Task to carry out:
Look below. Copy each line that has "если" in it.

Available data:
----------
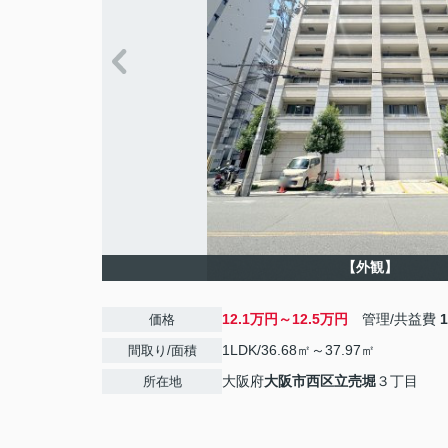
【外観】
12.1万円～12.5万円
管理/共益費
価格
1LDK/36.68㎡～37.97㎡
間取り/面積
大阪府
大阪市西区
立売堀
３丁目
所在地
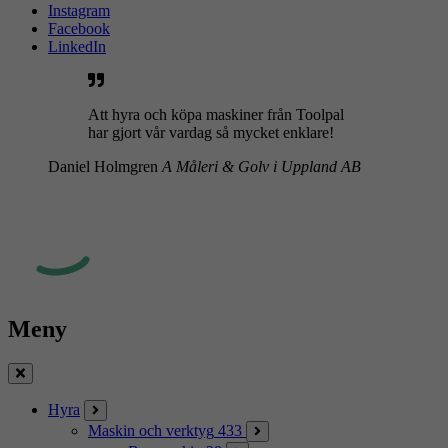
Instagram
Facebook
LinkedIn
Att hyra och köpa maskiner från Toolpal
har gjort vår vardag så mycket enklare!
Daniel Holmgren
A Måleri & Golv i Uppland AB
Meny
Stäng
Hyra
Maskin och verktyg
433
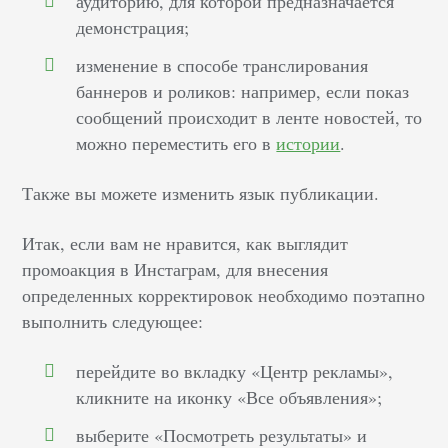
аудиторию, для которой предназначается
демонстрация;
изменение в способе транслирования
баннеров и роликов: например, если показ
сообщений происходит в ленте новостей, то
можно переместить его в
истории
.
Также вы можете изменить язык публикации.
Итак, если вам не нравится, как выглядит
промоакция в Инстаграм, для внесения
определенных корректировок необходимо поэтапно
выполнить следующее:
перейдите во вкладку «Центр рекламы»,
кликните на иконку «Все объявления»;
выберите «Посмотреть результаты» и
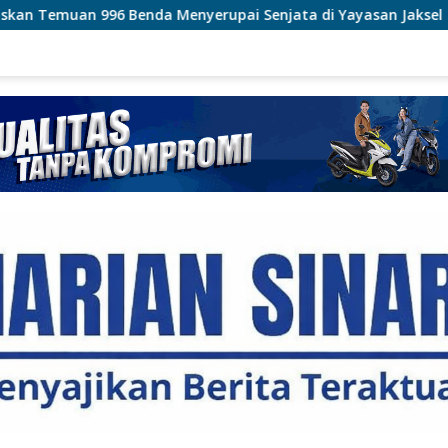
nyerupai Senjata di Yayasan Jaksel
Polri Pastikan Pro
----------
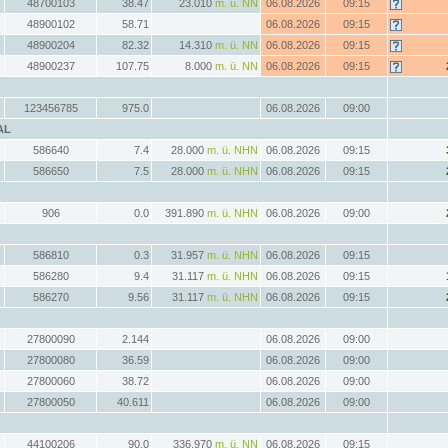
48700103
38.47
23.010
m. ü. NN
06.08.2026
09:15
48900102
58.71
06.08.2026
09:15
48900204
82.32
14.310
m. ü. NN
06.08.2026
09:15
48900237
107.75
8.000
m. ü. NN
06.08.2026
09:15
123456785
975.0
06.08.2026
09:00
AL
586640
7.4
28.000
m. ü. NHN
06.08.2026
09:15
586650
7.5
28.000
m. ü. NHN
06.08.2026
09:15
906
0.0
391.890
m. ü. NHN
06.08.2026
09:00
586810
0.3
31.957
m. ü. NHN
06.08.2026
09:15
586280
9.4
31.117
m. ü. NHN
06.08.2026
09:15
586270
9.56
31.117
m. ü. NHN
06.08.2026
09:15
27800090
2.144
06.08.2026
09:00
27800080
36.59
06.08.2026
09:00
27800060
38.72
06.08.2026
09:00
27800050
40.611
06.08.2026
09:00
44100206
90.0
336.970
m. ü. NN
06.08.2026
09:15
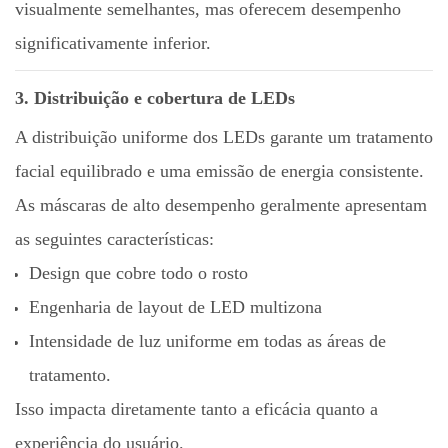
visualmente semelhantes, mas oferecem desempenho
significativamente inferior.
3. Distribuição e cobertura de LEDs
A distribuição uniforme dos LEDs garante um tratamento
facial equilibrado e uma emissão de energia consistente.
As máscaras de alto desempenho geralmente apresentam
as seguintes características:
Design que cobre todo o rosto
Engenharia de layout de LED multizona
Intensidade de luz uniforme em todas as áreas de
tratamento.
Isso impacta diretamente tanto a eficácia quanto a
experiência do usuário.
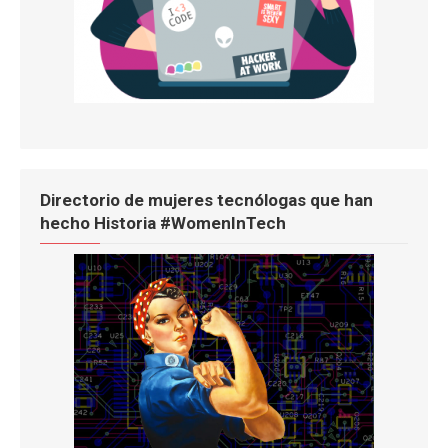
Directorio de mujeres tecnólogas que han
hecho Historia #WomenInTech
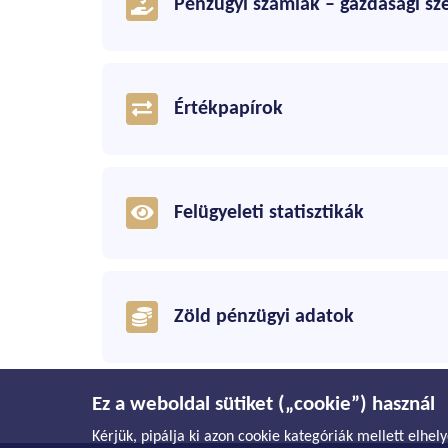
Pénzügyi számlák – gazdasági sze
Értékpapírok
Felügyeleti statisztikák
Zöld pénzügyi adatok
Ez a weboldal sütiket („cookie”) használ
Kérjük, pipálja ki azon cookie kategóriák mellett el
----------
Answer to this exercise:
баннеров и роликов: например, если показ
Итак, если вам не нравится, как выглядит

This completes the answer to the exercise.